Como se vê este problema iii) esta estreitamente relacionado ao problema i).
Estes são os problemas que me parecem essenciais à filosofia moral4. Há decerto outros, e,
portanto não são os únicos. Em todo caso, parece que devemos discutir se as teorias morais
existentes resolvem estes problemas, e caso contrário, parece que devemos encontrar uma
resposta satisfatória para cada um deles.
Juan Adolfo Bonaccini
Notas
1
Versões deste texto foram apresentadas no Café Filosófico (Livraria Nobel, Natal
Shopping, 31 de outubro de 2002), na TV Universitária (2003) e na XI Semana de
Humanidades da UFRN (2003).
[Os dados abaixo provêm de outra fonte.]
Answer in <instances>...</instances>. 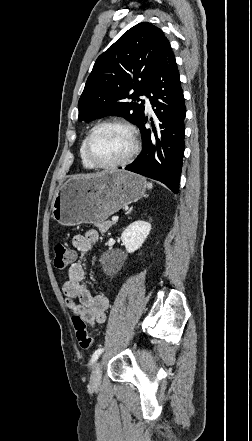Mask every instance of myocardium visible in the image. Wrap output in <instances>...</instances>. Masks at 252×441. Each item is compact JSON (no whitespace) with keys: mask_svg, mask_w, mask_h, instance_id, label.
I'll return each mask as SVG.
<instances>
[{"mask_svg":"<svg viewBox=\"0 0 252 441\" xmlns=\"http://www.w3.org/2000/svg\"><path fill=\"white\" fill-rule=\"evenodd\" d=\"M104 126H118L121 127L123 129H125L130 137L131 140V148L129 150V152L119 161L113 162V163H99L96 160H94L90 154V142L92 137L94 136V134L96 133V131ZM139 150V141H138V136H137V132L136 129L134 128V126L132 124H130L127 121L124 120H120V119H108V120H104L101 121L99 123H97L88 133V135L85 138V143H84V155L87 159V161L94 167V168H99V169H115V168H120L125 166L126 164H128L133 158L134 156L137 154Z\"/></svg>","mask_w":252,"mask_h":441,"instance_id":"obj_1","label":"myocardium"}]
</instances>
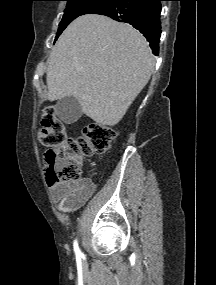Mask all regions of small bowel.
Masks as SVG:
<instances>
[{"instance_id":"c3829d8e","label":"small bowel","mask_w":216,"mask_h":285,"mask_svg":"<svg viewBox=\"0 0 216 285\" xmlns=\"http://www.w3.org/2000/svg\"><path fill=\"white\" fill-rule=\"evenodd\" d=\"M95 184L84 179L77 183H58L51 186V193L62 211L73 212L82 207L94 194Z\"/></svg>"}]
</instances>
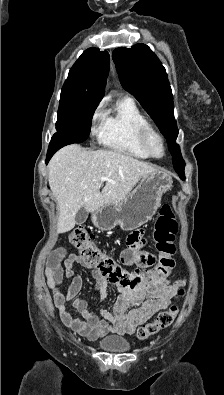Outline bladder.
I'll return each mask as SVG.
<instances>
[{"label":"bladder","instance_id":"obj_1","mask_svg":"<svg viewBox=\"0 0 224 395\" xmlns=\"http://www.w3.org/2000/svg\"><path fill=\"white\" fill-rule=\"evenodd\" d=\"M98 347L105 352L126 353L130 350V342L123 337L109 336L98 343Z\"/></svg>","mask_w":224,"mask_h":395}]
</instances>
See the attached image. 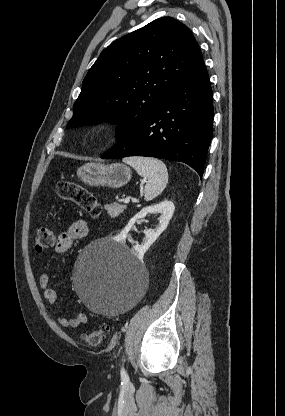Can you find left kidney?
Segmentation results:
<instances>
[{
    "mask_svg": "<svg viewBox=\"0 0 285 416\" xmlns=\"http://www.w3.org/2000/svg\"><path fill=\"white\" fill-rule=\"evenodd\" d=\"M175 206L173 202H160V204H156V206H147V208H143L141 212H138L134 218L129 220L127 226H125L124 230H122L119 238L120 240H126L131 228H133L136 220H140V218H145L147 214H152V212H161L162 216L159 220V226L156 230H144V234L146 238H144L143 244L139 246H133V254H136L138 258H142L145 252L149 250L150 246L156 242L157 238H159L160 234L164 232L165 228H167L173 214H174Z\"/></svg>",
    "mask_w": 285,
    "mask_h": 416,
    "instance_id": "5707ae66",
    "label": "left kidney"
}]
</instances>
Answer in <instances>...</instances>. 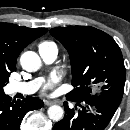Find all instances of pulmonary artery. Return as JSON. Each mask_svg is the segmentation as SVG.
Segmentation results:
<instances>
[{
	"instance_id": "obj_1",
	"label": "pulmonary artery",
	"mask_w": 130,
	"mask_h": 130,
	"mask_svg": "<svg viewBox=\"0 0 130 130\" xmlns=\"http://www.w3.org/2000/svg\"><path fill=\"white\" fill-rule=\"evenodd\" d=\"M39 53L42 60L46 64H51L56 60L58 50L56 47L45 48V49H40ZM40 83H41L40 79H35L30 82H10L7 86V90L12 94L20 93V94L29 95L37 91V89L40 86Z\"/></svg>"
}]
</instances>
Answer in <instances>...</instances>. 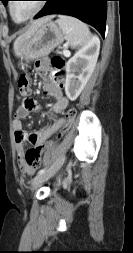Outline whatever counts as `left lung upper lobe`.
<instances>
[{
  "instance_id": "obj_1",
  "label": "left lung upper lobe",
  "mask_w": 133,
  "mask_h": 253,
  "mask_svg": "<svg viewBox=\"0 0 133 253\" xmlns=\"http://www.w3.org/2000/svg\"><path fill=\"white\" fill-rule=\"evenodd\" d=\"M0 1H2L4 5H6L9 0H0Z\"/></svg>"
}]
</instances>
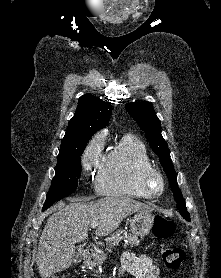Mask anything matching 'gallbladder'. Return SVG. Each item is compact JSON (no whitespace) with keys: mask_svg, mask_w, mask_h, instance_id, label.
Listing matches in <instances>:
<instances>
[{"mask_svg":"<svg viewBox=\"0 0 221 278\" xmlns=\"http://www.w3.org/2000/svg\"><path fill=\"white\" fill-rule=\"evenodd\" d=\"M81 260H82V249L79 248L78 251L75 253L73 263H79Z\"/></svg>","mask_w":221,"mask_h":278,"instance_id":"gallbladder-1","label":"gallbladder"}]
</instances>
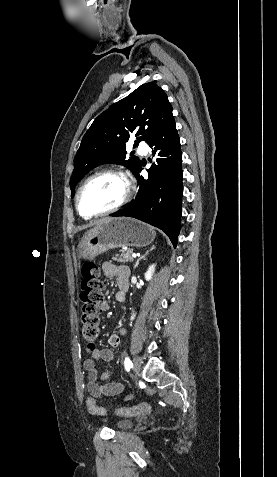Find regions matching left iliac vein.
I'll list each match as a JSON object with an SVG mask.
<instances>
[{
	"label": "left iliac vein",
	"mask_w": 277,
	"mask_h": 477,
	"mask_svg": "<svg viewBox=\"0 0 277 477\" xmlns=\"http://www.w3.org/2000/svg\"><path fill=\"white\" fill-rule=\"evenodd\" d=\"M133 362H134L135 375L137 376L139 375V372L141 369V364H142L141 358L139 356H136Z\"/></svg>",
	"instance_id": "4c4485c4"
}]
</instances>
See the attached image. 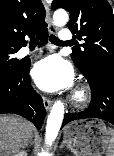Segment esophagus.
<instances>
[{
	"label": "esophagus",
	"mask_w": 114,
	"mask_h": 156,
	"mask_svg": "<svg viewBox=\"0 0 114 156\" xmlns=\"http://www.w3.org/2000/svg\"><path fill=\"white\" fill-rule=\"evenodd\" d=\"M48 30L49 32L52 33H56L57 32V28L54 26V24L52 23V21H50L49 25H48ZM43 104L45 109L48 111L51 109L52 106V100L46 97H43Z\"/></svg>",
	"instance_id": "obj_1"
}]
</instances>
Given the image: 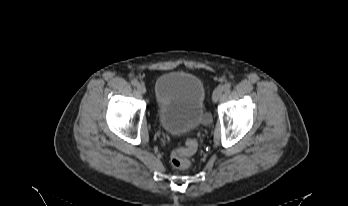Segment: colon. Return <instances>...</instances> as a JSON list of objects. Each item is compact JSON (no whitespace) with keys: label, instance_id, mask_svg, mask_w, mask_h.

Agradeço à audiência e aos colegas cujas críticas e
questões me ajudaram a clarificar meu próprio ponto de vista, principalmente aos editores
desta revista, que em muito ajudaram a melhorar a clareza do meu texto.
2
Tal era o título da primeira versão do trabalho.
3
Ainda que alguns autores diferenciem ética e moral, eu os tomo aqui por termos que
possuem a mesma referência no uso que deles fazemos. Porque embora alguns digam que
Ética é uma disciplina filosófica e Moral algo historicamente dado, quando alguém faz algo
que consideramos errado ou digno de censura dizemos que é antiético ou moralmente
incorreto de modo indistinto. Se de fato e historicamente Ética filosófica é a disciplina que
estuda a problemática da moralidade no agir humano, isto não faz com que a dimensão que
chamamos ética deixe de ser a mesma que temos em mente quando falamos de moral ou da
moralidade. Se não se quer aceitar isto, basta compreender que eu não me vejo obrigado a
distinguir ética de moral como o fariam Nietzsche, Hegel ou outros autores, e inclusive o
próprio Kant.
4
Muitos dirão que o grande problema consiste em determinar se a filosofia moral deve
justificar a exigência moral enquanto tal ou se apenas deve descrever o fenômeno moral e
elucidar o que é bom. Mas eu creio que esse problema fica resolvido quando se decide a
natureza, descritiva ou prescritiva, da filosofia moral. De todo modo, eis os problemas.
Cabe-nos, doravante, procurar-lhe soluções plausíveis.